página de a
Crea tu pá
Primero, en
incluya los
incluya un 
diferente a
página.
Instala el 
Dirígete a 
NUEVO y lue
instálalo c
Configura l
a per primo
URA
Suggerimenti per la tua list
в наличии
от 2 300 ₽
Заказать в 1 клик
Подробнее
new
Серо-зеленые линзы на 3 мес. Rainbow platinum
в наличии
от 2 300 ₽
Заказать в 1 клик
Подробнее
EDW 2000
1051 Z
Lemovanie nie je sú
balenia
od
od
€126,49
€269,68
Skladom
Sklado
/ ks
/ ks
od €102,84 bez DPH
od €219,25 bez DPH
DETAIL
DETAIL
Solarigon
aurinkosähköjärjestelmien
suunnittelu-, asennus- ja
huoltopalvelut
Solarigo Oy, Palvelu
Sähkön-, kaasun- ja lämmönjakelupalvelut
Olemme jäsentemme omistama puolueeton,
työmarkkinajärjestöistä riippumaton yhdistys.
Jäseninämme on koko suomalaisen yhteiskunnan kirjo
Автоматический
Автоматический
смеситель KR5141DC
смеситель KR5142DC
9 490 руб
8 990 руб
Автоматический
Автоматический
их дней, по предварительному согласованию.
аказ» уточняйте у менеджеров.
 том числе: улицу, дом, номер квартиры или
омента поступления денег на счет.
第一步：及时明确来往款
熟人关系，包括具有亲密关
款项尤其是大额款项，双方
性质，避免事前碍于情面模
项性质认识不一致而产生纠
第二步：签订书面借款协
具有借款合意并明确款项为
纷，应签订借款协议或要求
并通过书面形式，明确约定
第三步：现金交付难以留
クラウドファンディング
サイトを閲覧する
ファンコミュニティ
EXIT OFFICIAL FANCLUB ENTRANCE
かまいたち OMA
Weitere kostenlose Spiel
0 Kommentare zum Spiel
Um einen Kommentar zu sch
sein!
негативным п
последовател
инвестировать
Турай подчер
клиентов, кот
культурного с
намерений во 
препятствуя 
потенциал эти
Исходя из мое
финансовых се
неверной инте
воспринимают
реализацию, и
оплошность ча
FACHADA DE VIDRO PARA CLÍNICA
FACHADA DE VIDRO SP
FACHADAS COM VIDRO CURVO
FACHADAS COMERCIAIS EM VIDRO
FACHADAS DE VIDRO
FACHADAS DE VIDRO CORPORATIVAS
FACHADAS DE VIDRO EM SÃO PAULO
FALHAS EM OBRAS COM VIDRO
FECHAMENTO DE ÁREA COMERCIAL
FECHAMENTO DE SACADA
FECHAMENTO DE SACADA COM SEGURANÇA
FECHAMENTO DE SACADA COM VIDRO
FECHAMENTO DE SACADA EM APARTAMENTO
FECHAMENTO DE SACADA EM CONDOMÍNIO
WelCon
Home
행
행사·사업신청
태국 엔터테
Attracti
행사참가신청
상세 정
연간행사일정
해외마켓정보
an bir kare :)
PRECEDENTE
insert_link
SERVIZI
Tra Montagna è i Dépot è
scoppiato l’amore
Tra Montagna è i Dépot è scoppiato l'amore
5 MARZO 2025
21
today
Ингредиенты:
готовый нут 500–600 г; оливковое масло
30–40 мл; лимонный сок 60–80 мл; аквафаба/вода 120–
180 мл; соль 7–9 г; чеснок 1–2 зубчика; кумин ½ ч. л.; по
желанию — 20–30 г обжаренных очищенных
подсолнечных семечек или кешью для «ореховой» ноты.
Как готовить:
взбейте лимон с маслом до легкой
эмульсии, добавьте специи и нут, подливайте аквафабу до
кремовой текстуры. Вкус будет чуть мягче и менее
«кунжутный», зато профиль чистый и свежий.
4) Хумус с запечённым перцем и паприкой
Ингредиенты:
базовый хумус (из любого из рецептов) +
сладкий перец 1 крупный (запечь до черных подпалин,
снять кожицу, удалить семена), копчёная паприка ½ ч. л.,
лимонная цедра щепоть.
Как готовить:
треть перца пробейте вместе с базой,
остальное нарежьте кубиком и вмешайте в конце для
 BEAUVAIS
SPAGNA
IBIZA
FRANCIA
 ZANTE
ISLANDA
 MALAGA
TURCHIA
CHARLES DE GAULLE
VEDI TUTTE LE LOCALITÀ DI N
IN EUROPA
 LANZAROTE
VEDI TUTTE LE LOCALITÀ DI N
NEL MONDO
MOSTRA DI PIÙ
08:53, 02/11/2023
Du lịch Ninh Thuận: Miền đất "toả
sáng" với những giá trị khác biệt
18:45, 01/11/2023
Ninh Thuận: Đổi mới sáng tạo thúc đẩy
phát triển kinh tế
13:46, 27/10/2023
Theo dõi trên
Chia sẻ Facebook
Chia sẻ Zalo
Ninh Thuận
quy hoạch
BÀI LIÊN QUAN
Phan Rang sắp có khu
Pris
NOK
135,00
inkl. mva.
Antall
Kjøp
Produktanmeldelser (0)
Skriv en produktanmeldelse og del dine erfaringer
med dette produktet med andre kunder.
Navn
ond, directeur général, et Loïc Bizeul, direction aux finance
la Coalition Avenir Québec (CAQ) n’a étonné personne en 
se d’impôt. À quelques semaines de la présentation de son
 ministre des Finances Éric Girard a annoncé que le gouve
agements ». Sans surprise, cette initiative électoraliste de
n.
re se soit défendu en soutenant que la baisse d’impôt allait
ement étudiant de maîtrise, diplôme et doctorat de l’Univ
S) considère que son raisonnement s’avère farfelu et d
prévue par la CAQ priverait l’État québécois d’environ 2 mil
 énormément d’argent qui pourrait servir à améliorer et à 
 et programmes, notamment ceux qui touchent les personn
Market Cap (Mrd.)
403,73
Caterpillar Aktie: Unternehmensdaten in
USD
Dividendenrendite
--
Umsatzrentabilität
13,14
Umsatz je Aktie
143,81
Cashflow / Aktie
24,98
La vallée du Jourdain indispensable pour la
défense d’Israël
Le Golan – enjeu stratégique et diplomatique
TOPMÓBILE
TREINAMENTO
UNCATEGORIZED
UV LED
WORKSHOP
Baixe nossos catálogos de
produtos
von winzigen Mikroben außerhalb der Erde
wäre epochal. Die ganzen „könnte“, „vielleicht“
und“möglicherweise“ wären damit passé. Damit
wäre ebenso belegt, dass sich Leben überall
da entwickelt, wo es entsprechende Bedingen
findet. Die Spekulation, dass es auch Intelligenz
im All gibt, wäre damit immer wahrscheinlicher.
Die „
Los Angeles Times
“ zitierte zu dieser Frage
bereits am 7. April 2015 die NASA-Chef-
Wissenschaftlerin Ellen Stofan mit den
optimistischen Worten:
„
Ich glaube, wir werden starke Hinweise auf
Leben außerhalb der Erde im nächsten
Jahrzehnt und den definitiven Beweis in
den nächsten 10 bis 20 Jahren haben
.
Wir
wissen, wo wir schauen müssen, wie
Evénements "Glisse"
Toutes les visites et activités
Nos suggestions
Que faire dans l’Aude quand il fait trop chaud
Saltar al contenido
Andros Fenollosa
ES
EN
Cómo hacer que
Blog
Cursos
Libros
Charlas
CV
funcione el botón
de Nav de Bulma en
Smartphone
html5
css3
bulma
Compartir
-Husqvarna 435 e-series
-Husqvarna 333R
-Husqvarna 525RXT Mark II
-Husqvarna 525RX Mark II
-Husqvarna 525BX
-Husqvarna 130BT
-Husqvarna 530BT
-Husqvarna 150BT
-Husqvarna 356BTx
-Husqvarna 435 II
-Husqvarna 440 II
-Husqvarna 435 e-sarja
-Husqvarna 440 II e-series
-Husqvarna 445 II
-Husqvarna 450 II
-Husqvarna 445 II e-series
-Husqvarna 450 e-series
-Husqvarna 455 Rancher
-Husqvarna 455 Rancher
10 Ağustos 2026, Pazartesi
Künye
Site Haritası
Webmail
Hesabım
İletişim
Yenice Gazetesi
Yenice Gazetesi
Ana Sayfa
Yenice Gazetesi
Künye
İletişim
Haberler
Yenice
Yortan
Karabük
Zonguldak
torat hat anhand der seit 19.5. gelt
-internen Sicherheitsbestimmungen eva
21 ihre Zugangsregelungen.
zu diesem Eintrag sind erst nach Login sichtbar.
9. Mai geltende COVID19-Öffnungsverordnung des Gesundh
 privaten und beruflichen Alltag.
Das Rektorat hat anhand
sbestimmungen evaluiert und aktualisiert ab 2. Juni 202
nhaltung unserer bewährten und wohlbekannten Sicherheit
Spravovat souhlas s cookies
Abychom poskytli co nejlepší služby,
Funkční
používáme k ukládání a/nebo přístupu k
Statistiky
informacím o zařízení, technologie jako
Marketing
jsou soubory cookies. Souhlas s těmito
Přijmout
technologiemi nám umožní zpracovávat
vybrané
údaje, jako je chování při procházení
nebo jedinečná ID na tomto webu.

■ **Assignment**
Out of the listing above, reproduce exactly the lines from the one with "并通过书面形式，明确约定" up to and including the one with "эмульсии, добавьте специи".

■ **Result of this exercise**
并通过书面形式，明确约定
第三步：现金交付难以留
クラウドファンディング
サイトを閲覧する
ファンコミュニティ
EXIT OFFICIAL FANCLUB ENTRANCE
かまいたち OMA
Weitere kostenlose Spiel
0 Kommentare zum Spiel
Um einen Kommentar zu sch
sein!
негативным п
последовател
инвестировать
Турай подчер
клиентов, кот
культурного с
намерений во 
препятствуя 
потенциал эти
Исходя из мое
финансовых се
неверной инте
воспринимают
реализацию, и
оплошность ча
FACHADA DE VIDRO PARA CLÍNICA
FACHADA DE VIDRO SP
FACHADAS COM VIDRO CURVO
FACHADAS COMERCIAIS EM VIDRO
FACHADAS DE VIDRO
FACHADAS DE VIDRO CORPORATIVAS
FACHADAS DE VIDRO EM SÃO PAULO
FALHAS EM OBRAS COM VIDRO
FECHAMENTO DE ÁREA COMERCIAL
FECHAMENTO DE SACADA
FECHAMENTO DE SACADA COM SEGURANÇA
FECHAMENTO DE SACADA COM VIDRO
FECHAMENTO DE SACADA EM APARTAMENTO
FECHAMENTO DE SACADA EM CONDOMÍNIO
WelCon
Home
행
행사·사업신청
태국 엔터테
Attracti
행사참가신청
상세 정
연간행사일정
해외마켓정보
an bir kare :)
PRECEDENTE
insert_link
SERVIZI
Tra Montagna è i Dépot è
scoppiato l’amore
Tra Montagna è i Dépot è scoppiato l'amore
5 MARZO 2025
21
today
Ингредиенты:
готовый нут 500–600 г; оливковое масло
30–40 мл; лимонный сок 60–80 мл; аквафаба/вода 120–
180 мл; соль 7–9 г; чеснок 1–2 зубчика; кумин ½ ч. л.; по
желанию — 20–30 г обжаренных очищенных
подсолнечных семечек или кешью для «ореховой» ноты.
Как готовить:
взбейте лимон с маслом до легкой
эмульсии, добавьте специи и нут, подливайте аквафабу до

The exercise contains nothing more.